Она оборвала резким аккордом какую-то бравурную арию, вышла на балкон и, облокотившись на перила, перегнулась станом, глядя в темневшую глубь сада. Ее белая стройная фигура резко выделялась в темноте. Она простояла долго, не оборачиваясь, и, проходя назад, повернула голову в мою сторону и проговорила строго:
— Вы еще здесь? Подите, пожалуйста, взгляните, не идут ли наши? Уже поздно!
Скоро пришли все с прогулки и сели за чайный стол. Елена Александровна была не в духе; зато сестра ее Марья Александровна, по обыкновению, пододвигала мне хлеб и масло, удивлялась, что я мало ем, и спрашивала, отчего я такой скучный.
— Верно, от матушки давно писем не получали? — заметила она ласково.
— Да, — отвечал я.
Елена Александровна подняла на меня глаза, и, показалось мне, усмешка пробежала по ее губам.

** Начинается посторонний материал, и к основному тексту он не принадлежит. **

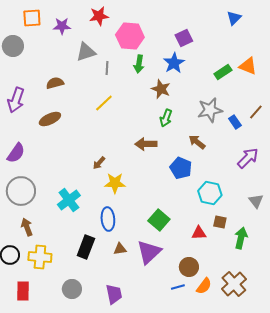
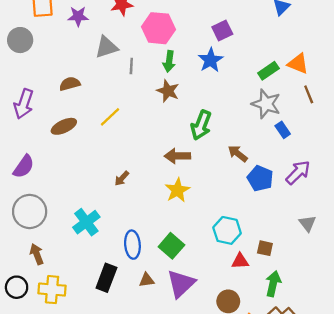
brown star: (161, 89) -> (168, 91), moved
yellow line: (104, 103) -> (110, 117), moved
gray star: (210, 110) -> (266, 104), moved, turned 30
brown line: (256, 112) -> (309, 94), moved, turned -63
green arrow: (166, 118) -> (201, 125), size x1.4
blue pentagon: (181, 168) -> (260, 178), moved
yellow star: (115, 183) -> (177, 190), moved, turned -30
cyan hexagon: (210, 193) -> (227, 230), moved
green square: (159, 220) -> (171, 246), moved
green arrow: (241, 238) -> (273, 284), moved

«Смейся, смейся! — думал я. — Смейся, сколько тебе угодно!»
Первые дни после этого вечера Елена Александровна выдерживала свой строгий тон и почти не говорила со мной, думая, конечно, что наказывает меня за дерзость, обнаруженную мной несколько дней тому назад, но через несколько дней она смягчилась и стала любезней. Ее точно забавляло дразнить меня, и она нередко меняла обращение: то была любезна, кокетлива, внимательна, то вдруг снова третировала меня с небрежностью гордой барыни и даже бывала дерзка, так что Марья Александровна не раз пожимала плечами и с укором шептала, взглядывая на сестру впалыми большими глазами:
— Helene! Helene!
Раз я даже слышал, притаившись в саду, как Марья Александровна допрашивала сестру:
— За что ты так притесняешь бедного Петра Антоновича? Ты иногда бываешь просто невозможна с ним.
— Будто?
— Он прекрасный молодой человек. Такой скромный, такой внимательный и, кажется, несчастный! За что такое обращение?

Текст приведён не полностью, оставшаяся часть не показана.